▶ **WHAT TO DO**: The result should be the full listing copied exactly, with no pictures in it.

━━ INPUT FOR THIS TASK

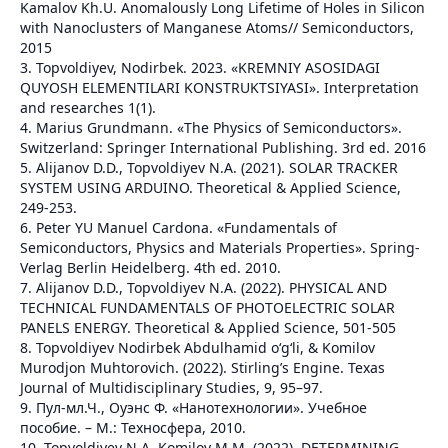
Kamalov Kh.U. Anomalously Long Lifetime of Holes in Silicon
with Nanoclusters of Manganese Atoms// Semiconductors,
2015
3. Topvoldiyev, Nodirbek. 2023. «KREMNIY ASOSIDAGI
QUYOSH ELEMENTILARI KONSTRUKTSIYASI». Interpretation
and researches 1(1).
4. Marius Grundmann. «The Physics of Semiconductors».
Switzerland: Springer International Publishing. 3rd ed. 2016
5. Alijanov D.D., Topvoldiyev N.A. (2021). SOLAR TRACKER
SYSTEM USING ARDUINO. Theoretical & Applied Science,
249-253.
6. Peter YU Manuel Cardona. «Fundamentals of
Semiconductors, Physics and Materials Properties». Spring-
Verlag Berlin Heidelberg. 4th ed. 2010.
7. Alijanov D.D., Topvoldiyev N.A. (2022). PHYSICAL AND
TECHNICAL FUNDAMENTALS OF PHOTOELECTRIC SOLAR
PANELS ENERGY. Theoretical & Applied Science, 501-505
8. Topvoldiyev Nodirbek Abdulhamid o‘g‘li, & Komilov
Murodjon Muhtorovich. (2022). Stirling’s Engine. Texas
Journal of Multidisciplinary Studies, 9, 95–97.
9. Пул-мл.Ч., Оуэнс Ф. «Нанотехнологии». Учебное
пособие. – М.: Техносфера, 2010.
10. Topvoldiyev N.A, Komilov M.M. (2022). DETERMINING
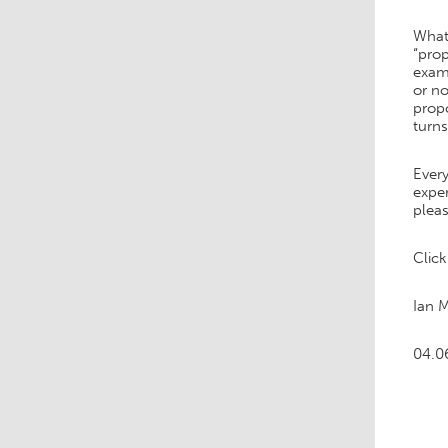
What
“prop
exam
or no
propo
turn
Every
exper
pleas
Clic
Ian 
04.0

━━━━

▶ **RESULT OF THE EXERCISE**:
Kamalov Kh.U. Anomalously Long Lifetime of Holes in Silicon
with Nanoclusters of Manganese Atoms// Semiconductors,
2015
3. Topvoldiyev, Nodirbek. 2023. «KREMNIY ASOSIDAGI
QUYOSH ELEMENTILARI KONSTRUKTSIYASI». Interpretation
and researches 1(1).
4. Marius Grundmann. «The Physics of Semiconductors».
Switzerland: Springer International Publishing. 3rd ed. 2016
5. Alijanov D.D., Topvoldiyev N.A. (2021). SOLAR TRACKER
SYSTEM USING ARDUINO. Theoretical & Applied Science,
249-253.
6. Peter YU Manuel Cardona. «Fundamentals of
Semiconductors, Physics and Materials Properties». Spring-
Verlag Berlin Heidelberg. 4th ed. 2010.
7. Alijanov D.D., Topvoldiyev N.A. (2022). PHYSICAL AND
TECHNICAL FUNDAMENTALS OF PHOTOELECTRIC SOLAR
PANELS ENERGY. Theoretical & Applied Science, 501-505
8. Topvoldiyev Nodirbek Abdulhamid o‘g‘li, & Komilov
Murodjon Muhtorovich. (2022). Stirling’s Engine. Texas
Journal of Multidisciplinary Studies, 9, 95–97.
9. Пул-мл.Ч., Оуэнс Ф. «Нанотехнологии». Учебное
пособие. – М.: Техносфера, 2010.
10. Topvoldiyev N.A, Komilov M.M. (2022). DETERMINING
What
“prop
exam
or no
propo
turn
Every
exper
pleas
Clic
Ian 
04.0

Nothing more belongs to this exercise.